Person-time analyses were conducted for the entire pregnancy and by trimester. The number of events (hospital admissions or physician office visits) that occurred during the influenza, peri-influenza and non-influenza seasons was divided by the woman-months in each season to determine the event rate for each of the 3 defined seasons. For the trimester-specific analyses, the number of events and woman-months were further divided into the amount of time a woman spent in each influenza season during each trimester. Poisson regression models were used to adjust for confounding factors, and rate ratios (and 95% confidence intervals [CIs]) were calculated. Potential confounders included maternal age, maternal smoking status, socioeconomic status (based on receipt of family benefits), and number and ages of other children in the home. Since the outcomes for women with more than one pregnancy during the study period are not independent, generalized estimating equations were used to generate unbiased standard errors and 95% CIs.12
Initially, we calculated unadjusted rate ratios. The potential confounding factors were entered into the model, with season as the independent variable of interest. Each potential confounding factor was removed, one at a time, and the model rerun. If removing the factor did not change the coefficient (for season) by 5% or more, the factor was removed and the process repeated. A change of 5% or more was chosen so that factors would be included in the final model if they produced a modest change in the coefficient for season. With this approach, the final model included factors that confounded the relation between season and rates of hospital admission.

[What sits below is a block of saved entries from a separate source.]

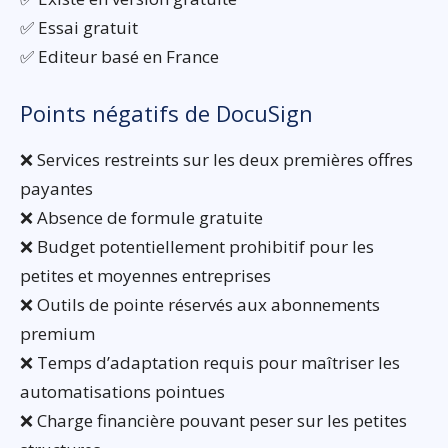
✅ Essai gratuit
✅ Editeur basé en France
Points négatifs de DocuSign
❌ Services restreints sur les deux premières offres
payantes
❌ Absence de formule gratuite
❌ Budget potentiellement prohibitif pour les
petites et moyennes entreprises
❌ Outils de pointe réservés aux abonnements
premium
❌ Temps d’adaptation requis pour maîtriser les
automatisations pointues
❌ Charge financière pouvant peser sur les petites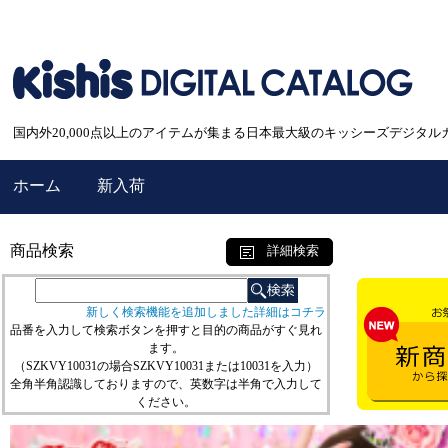
国内外20,000点以上のアイテムが集まる日本最大級のキッシーズデジタル
ホーム
新入荷
商品検索
詳細検索
新しく検索機能を追加しました詳細はコチラ
品番を入力して検索ボタンを押すと目的の商品がすぐ見れ
ます。
（SZKVY10031の場合SZKVY10031または10031を入力）
全角半角認識しておりますので、英数字は半角で入力して
ください。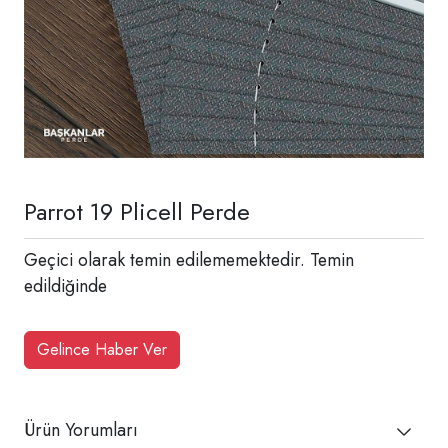
Parrot 19 Plicell Perde
Geçici olarak temin edilememektedir. Temin
edildiğinde
Gelince Haber Ver
Ürün Yorumları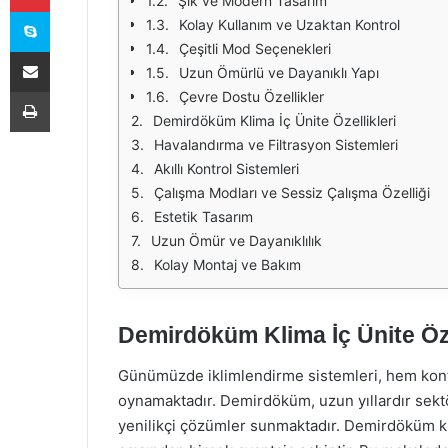
Şık ve Modern Tasarım
Skype
Kolay Kullanım ve Uzaktan Kontrol
Çeşitli Mod Seçenekleri
E-Posta ile paylaş
Uzun Ömürlü ve Dayanıklı Yapı
Yazdır
Çevre Dostu Özellikler
Demirdöküm Klima İç Ünite Özellikleri
Havalandırma ve Filtrasyon Sistemleri
Akıllı Kontrol Sistemleri
Çalışma Modları ve Sessiz Çalışma Özelliği
Estetik Tasarım
Uzun Ömür ve Dayanıklılık
Kolay Montaj ve Bakım
Demirdöküm Klima İç Ünite Özel
Günümüzde iklimlendirme sistemleri, hem konfor
oynamaktadır. Demirdöküm, uzun yıllardır sektö
yenilikçi çözümler sunmaktadır. Demirdöküm k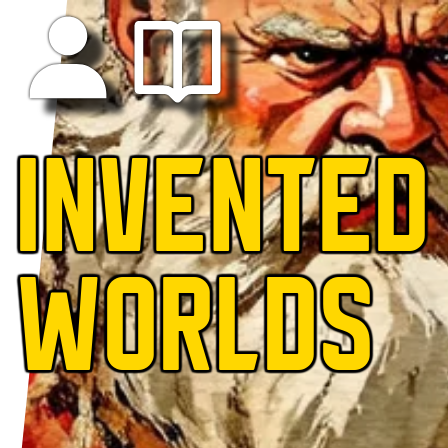
INVENTED
WORLDS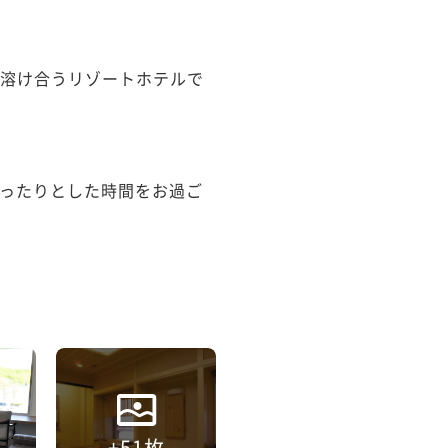
と溶け合うリゾートホテルで
ったりとした時間をお過ご
+51枚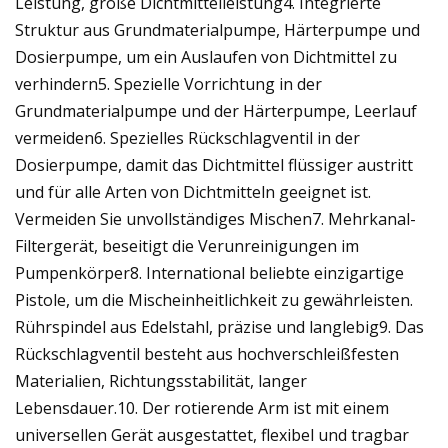
Leistung, große Dichtmittelleistung4. Integrierte
Struktur aus Grundmaterialpumpe, Härterpumpe und
Dosierpumpe, um ein Auslaufen von Dichtmittel zu
verhindern5. Spezielle Vorrichtung in der
Grundmaterialpumpe und der Härterpumpe, Leerlauf
vermeiden6. Spezielles Rückschlagventil in der
Dosierpumpe, damit das Dichtmittel flüssiger austritt
und für alle Arten von Dichtmitteln geeignet ist.
Vermeiden Sie unvollständiges Mischen7. Mehrkanal-
Filtergerät, beseitigt die Verunreinigungen im
Pumpenkörper8. International beliebte einzigartige
Pistole, um die Mischeinheitlichkeit zu gewährleisten.
Rührspindel aus Edelstahl, präzise und langlebig9. Das
Rückschlagventil besteht aus hochverschleißfesten
Materialien, Richtungsstabilität, langer
Lebensdauer.10. Der rotierende Arm ist mit einem
universellen Gerät ausgestattet, flexibel und tragbar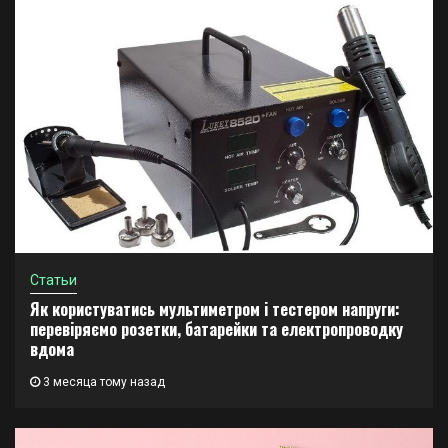
Статьи
Як користуватись мультиметром і тестером напруги:
перевіряємо розетки, батарейки та електропроводку
вдома
3 месяца тому назад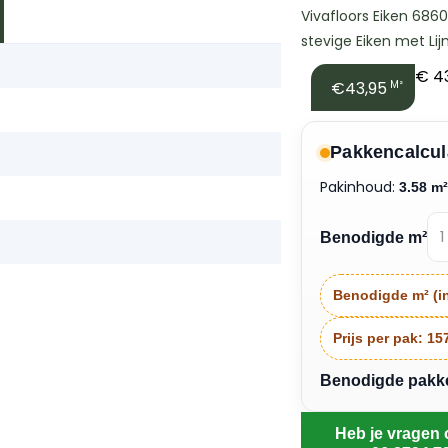
Vivafloors Eiken 6860 
stevige Eiken met Lijm
€
43
€43,95
M²
Pakkencalcul
Pakinhoud:
3.58 m
f
Benodigde m²
Benodigde m² (in
Prijs per pak:
15
Benodigde pakken
Heb je vragen 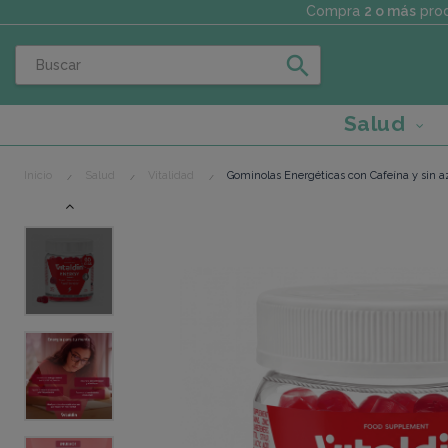
Compra
2 o más
prod
search
Salud
Inicio
Salud
Vitalidad
Gominolas Energéticas con Cafeína y sin a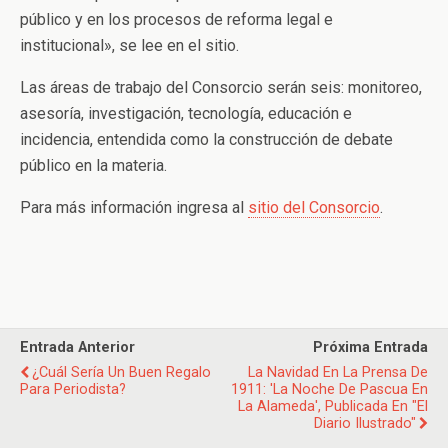
público y en los procesos de reforma legal e
institucional», se lee en el sitio.
Las áreas de trabajo del Consorcio serán seis: monitoreo,
asesoría, investigación, tecnología, educación e
incidencia, entendida como la construcción de debate
público en la materia.
Para más información ingresa al
sitio del Consorcio
.
Entrada Anterior
Próxima Entrada
¿Cuál Sería Un Buen Regalo
La Navidad En La Prensa De
Para Periodista?
1911: 'La Noche De Pascua En
La Alameda', Publicada En "El
Diario Ilustrado"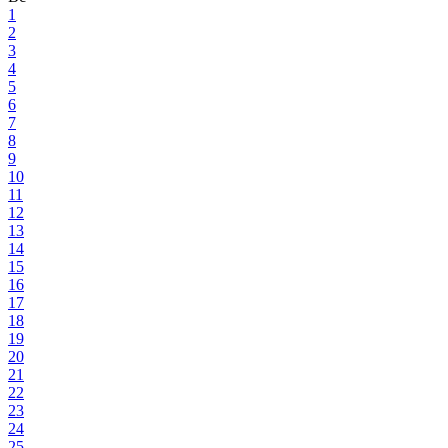
1
2
3
4
5
6
7
8
9
10
11
12
13
14
15
16
17
18
19
20
21
22
23
24
25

Rates of hospital admissions (and physician office visits) during the influenza, peri-influenza and non-influenza seasons for each trimester of pregnancy were compared with rates of admissions (and physician visits) during these 3 seasons in the year before pregnancy for the same cohort of women. In addition, rates of hospital admissions (and physician visits) for each trimester of pregnancy during the influenza and peri-influenza seasons were compared with rates for each trimester during the non-influenza season.
Influenza-attributable risks in each trimester of pregnancy were estimated by subtracting the rate of hospital admissions during the peri-influenza and non-influenza seasons from the rate during the influenza season, as described by Neuzil and colleagues.8
We used the rates of hospital admissions during the peri-influenza season to determine the baseline risk to help quantify the risks specific to influenza-related complications rather than to complications that may be related to other viruses (e.g., respiratory syncytial virus).
This study received approval from the Research Ethics Board of the IWK Health Centre.